▶ **What to do**: Each entry needs to be retyped exactly, with nothing added or dropped.

▶ **Data for review**:
----------

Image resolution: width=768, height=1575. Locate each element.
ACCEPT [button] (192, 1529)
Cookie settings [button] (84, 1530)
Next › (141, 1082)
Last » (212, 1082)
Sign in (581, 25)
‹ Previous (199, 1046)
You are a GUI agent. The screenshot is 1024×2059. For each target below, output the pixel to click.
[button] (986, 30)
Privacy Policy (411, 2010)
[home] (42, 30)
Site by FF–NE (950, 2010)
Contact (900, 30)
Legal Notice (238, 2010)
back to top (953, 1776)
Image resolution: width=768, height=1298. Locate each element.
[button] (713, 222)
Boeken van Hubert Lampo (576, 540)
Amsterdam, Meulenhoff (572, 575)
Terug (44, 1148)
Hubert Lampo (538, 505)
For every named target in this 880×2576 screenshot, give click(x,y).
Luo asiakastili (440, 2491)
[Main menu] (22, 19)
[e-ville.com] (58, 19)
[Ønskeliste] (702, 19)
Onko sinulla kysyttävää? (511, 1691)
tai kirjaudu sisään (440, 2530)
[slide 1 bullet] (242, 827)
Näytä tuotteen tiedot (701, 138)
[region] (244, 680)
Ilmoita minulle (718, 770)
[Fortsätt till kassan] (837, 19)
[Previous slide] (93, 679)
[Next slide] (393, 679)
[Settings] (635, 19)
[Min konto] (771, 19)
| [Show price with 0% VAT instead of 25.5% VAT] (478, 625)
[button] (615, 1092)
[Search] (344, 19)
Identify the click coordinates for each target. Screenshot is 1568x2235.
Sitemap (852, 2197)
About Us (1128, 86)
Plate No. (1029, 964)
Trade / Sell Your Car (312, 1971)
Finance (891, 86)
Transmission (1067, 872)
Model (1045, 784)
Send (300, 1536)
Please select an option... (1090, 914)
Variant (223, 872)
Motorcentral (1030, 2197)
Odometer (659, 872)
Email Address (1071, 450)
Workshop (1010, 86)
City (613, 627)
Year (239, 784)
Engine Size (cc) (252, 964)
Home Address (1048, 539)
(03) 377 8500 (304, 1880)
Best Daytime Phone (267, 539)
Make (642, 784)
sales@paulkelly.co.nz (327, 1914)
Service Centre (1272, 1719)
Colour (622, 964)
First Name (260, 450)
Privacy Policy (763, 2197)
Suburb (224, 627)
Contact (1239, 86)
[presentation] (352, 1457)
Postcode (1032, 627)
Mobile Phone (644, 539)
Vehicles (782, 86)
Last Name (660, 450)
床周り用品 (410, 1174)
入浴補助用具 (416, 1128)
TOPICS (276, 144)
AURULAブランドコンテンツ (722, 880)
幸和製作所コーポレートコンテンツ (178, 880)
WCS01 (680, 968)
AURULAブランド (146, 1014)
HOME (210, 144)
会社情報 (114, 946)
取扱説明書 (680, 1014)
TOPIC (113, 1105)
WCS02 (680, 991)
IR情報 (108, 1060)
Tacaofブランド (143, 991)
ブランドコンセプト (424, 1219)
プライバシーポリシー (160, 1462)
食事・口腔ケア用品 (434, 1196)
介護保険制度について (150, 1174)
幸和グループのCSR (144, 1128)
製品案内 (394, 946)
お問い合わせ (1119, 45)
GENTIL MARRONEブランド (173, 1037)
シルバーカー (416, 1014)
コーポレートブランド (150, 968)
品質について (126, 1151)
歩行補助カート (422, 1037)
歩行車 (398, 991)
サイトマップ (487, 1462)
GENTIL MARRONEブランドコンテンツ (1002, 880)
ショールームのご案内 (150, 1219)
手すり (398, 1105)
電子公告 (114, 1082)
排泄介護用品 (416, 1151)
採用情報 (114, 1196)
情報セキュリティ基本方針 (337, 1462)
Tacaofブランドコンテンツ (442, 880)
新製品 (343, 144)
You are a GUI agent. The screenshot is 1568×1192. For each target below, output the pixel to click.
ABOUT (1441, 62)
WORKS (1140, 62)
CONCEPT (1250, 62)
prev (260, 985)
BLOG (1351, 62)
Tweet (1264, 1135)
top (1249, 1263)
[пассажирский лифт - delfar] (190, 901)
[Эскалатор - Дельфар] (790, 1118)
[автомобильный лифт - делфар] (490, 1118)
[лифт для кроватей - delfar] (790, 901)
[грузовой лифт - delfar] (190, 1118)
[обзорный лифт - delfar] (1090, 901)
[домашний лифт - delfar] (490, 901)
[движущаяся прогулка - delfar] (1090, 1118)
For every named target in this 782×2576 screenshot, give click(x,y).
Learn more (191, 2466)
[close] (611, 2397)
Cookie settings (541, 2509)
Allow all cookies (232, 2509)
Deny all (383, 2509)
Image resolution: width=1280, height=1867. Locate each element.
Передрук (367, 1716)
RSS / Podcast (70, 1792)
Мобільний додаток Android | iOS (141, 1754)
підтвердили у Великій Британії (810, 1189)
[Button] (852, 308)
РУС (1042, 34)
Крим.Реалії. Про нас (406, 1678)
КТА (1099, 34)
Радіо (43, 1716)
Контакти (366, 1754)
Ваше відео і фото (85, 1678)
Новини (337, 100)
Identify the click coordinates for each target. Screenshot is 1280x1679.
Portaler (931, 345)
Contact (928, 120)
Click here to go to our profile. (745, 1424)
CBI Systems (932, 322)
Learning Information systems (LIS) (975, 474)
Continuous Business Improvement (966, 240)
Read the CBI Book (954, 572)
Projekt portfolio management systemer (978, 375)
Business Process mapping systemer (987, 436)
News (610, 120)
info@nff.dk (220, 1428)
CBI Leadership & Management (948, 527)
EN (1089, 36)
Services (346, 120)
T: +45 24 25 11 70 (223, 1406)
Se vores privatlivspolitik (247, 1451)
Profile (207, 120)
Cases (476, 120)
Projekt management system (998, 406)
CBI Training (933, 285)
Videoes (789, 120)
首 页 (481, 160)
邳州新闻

----------

▶ **Written solution**:
Image resolution: width=768, height=1575. Locate each element.
ACCEPT [button] (192, 1529)
Cookie settings [button] (84, 1530)
Next › (141, 1082)
Last » (212, 1082)
Sign in (581, 25)
‹ Previous (199, 1046)
You are a GUI agent. The screenshot is 1024×2059. For each target below, output the pixel to click.
[button] (986, 30)
Privacy Policy (411, 2010)
[home] (42, 30)
Site by FF–NE (950, 2010)
Contact (900, 30)
Legal Notice (238, 2010)
back to top (953, 1776)
Image resolution: width=768, height=1298. Locate each element.
[button] (713, 222)
Boeken van Hubert Lampo (576, 540)
Amsterdam, Meulenhoff (572, 575)
Terug (44, 1148)
Hubert Lampo (538, 505)
For every named target in this 880×2576 screenshot, give click(x,y).
Luo asiakastili (440, 2491)
[Main menu] (22, 19)
[e-ville.com] (58, 19)
[Ønskeliste] (702, 19)
Onko sinulla kysyttävää? (511, 1691)
tai kirjaudu sisään (440, 2530)
[slide 1 bullet] (242, 827)
Näytä tuotteen tiedot (701, 138)
[region] (244, 680)
Ilmoita minulle (718, 770)
[Fortsätt till kassan] (837, 19)
[Previous slide] (93, 679)
[Next slide] (393, 679)
[Settings] (635, 19)
[Min konto] (771, 19)
| [Show price with 0% VAT instead of 25.5% VAT] (478, 625)
[button] (615, 1092)
[Search] (344, 19)
Identify the click coordinates for each target. Screenshot is 1568x2235.
Sitemap (852, 2197)
About Us (1128, 86)
Plate No. (1029, 964)
Trade / Sell Your Car (312, 1971)
Finance (891, 86)
Transmission (1067, 872)
Model (1045, 784)
Send (300, 1536)
Please select an option... (1090, 914)
Variant (223, 872)
Motorcentral (1030, 2197)
Odometer (659, 872)
Email Address (1071, 450)
Workshop (1010, 86)
City (613, 627)
Year (239, 784)
Engine Size (cc) (252, 964)
Home Address (1048, 539)
(03) 377 8500 (304, 1880)
Best Daytime Phone (267, 539)
Make (642, 784)
sales@paulkelly.co.nz (327, 1914)
Service Centre (1272, 1719)
Colour (622, 964)
First Name (260, 450)
Privacy Policy (763, 2197)
Suburb (224, 627)
Contact (1239, 86)
[presentation] (352, 1457)
Postcode (1032, 627)
Mobile Phone (644, 539)
Vehicles (782, 86)
Last Name (660, 450)
床周り用品 (410, 1174)
入浴補助用具 (416, 1128)
TOPICS (276, 144)
AURULAブランドコンテンツ (722, 880)
幸和製作所コーポレートコンテンツ (178, 880)
WCS01 (680, 968)
AURULAブランド (146, 1014)
HOME (210, 144)
会社情報 (114, 946)
取扱説明書 (680, 1014)
TOPIC (113, 1105)
WCS02 (680, 991)
IR情報 (108, 1060)
Tacaofブランド (143, 991)
ブランドコンセプト (424, 1219)
プライバシーポリシー (160, 1462)
食事・口腔ケア用品 (434, 1196)
介護保険制度について (150, 1174)
幸和グループのCSR (144, 1128)
製品案内 (394, 946)
お問い合わせ (1119, 45)
GENTIL MARRONEブランド (173, 1037)
シルバーカー (416, 1014)
コーポレートブランド (150, 968)
品質について (126, 1151)
歩行補助カート (422, 1037)
歩行車 (398, 991)
サイトマップ (487, 1462)
GENTIL MARRONEブランドコンテンツ (1002, 880)
ショールームのご案内 (150, 1219)
手すり (398, 1105)
電子公告 (114, 1082)
排泄介護用品 (416, 1151)
採用情報 (114, 1196)
情報セキュリティ基本方針 (337, 1462)
Tacaofブランドコンテンツ (442, 880)
新製品 (343, 144)
You are a GUI agent. The screenshot is 1568×1192. For each target below, output the pixel to click.
ABOUT (1441, 62)
WORKS (1140, 62)
CONCEPT (1250, 62)
prev (260, 985)
BLOG (1351, 62)
Tweet (1264, 1135)
top (1249, 1263)
[пассажирский лифт - delfar] (190, 901)
[Эскалатор - Дельфар] (790, 1118)
[автомобильный лифт - делфар] (490, 1118)
[лифт для кроватей - delfar] (790, 901)
[грузовой лифт - delfar] (190, 1118)
[обзорный лифт - delfar] (1090, 901)
[домашний лифт - delfar] (490, 901)
[движущаяся прогулка - delfar] (1090, 1118)
For every named target in this 782×2576 screenshot, give click(x,y).
Learn more (191, 2466)
[close] (611, 2397)
Cookie settings (541, 2509)
Allow all cookies (232, 2509)
Deny all (383, 2509)
Image resolution: width=1280, height=1867. Locate each element.
Передрук (367, 1716)
RSS / Podcast (70, 1792)
Мобільний додаток Android | iOS (141, 1754)
підтвердили у Великій Британії (810, 1189)
[Button] (852, 308)
РУС (1042, 34)
Крим.Реалії. Про нас (406, 1678)
КТА (1099, 34)
Радіо (43, 1716)
Контакти (366, 1754)
Ваше відео і фото (85, 1678)
Новини (337, 100)
Identify the click coordinates for each target. Screenshot is 1280x1679.
Portaler (931, 345)
Contact (928, 120)
Click here to go to our profile. (745, 1424)
CBI Systems (932, 322)
Learning Information systems (LIS) (975, 474)
Continuous Business Improvement (966, 240)
Read the CBI Book (954, 572)
Projekt portfolio management systemer (978, 375)
Business Process mapping systemer (987, 436)
News (610, 120)
info@nff.dk (220, 1428)
CBI Leadership & Management (948, 527)
EN (1089, 36)
Services (346, 120)
T: +45 24 25 11 70 (223, 1406)
Se vores privatlivspolitik (247, 1451)
Profile (207, 120)
Cases (476, 120)
Projekt management system (998, 406)
CBI Training (933, 285)
Videoes (789, 120)
首 页 (481, 160)
邳州新闻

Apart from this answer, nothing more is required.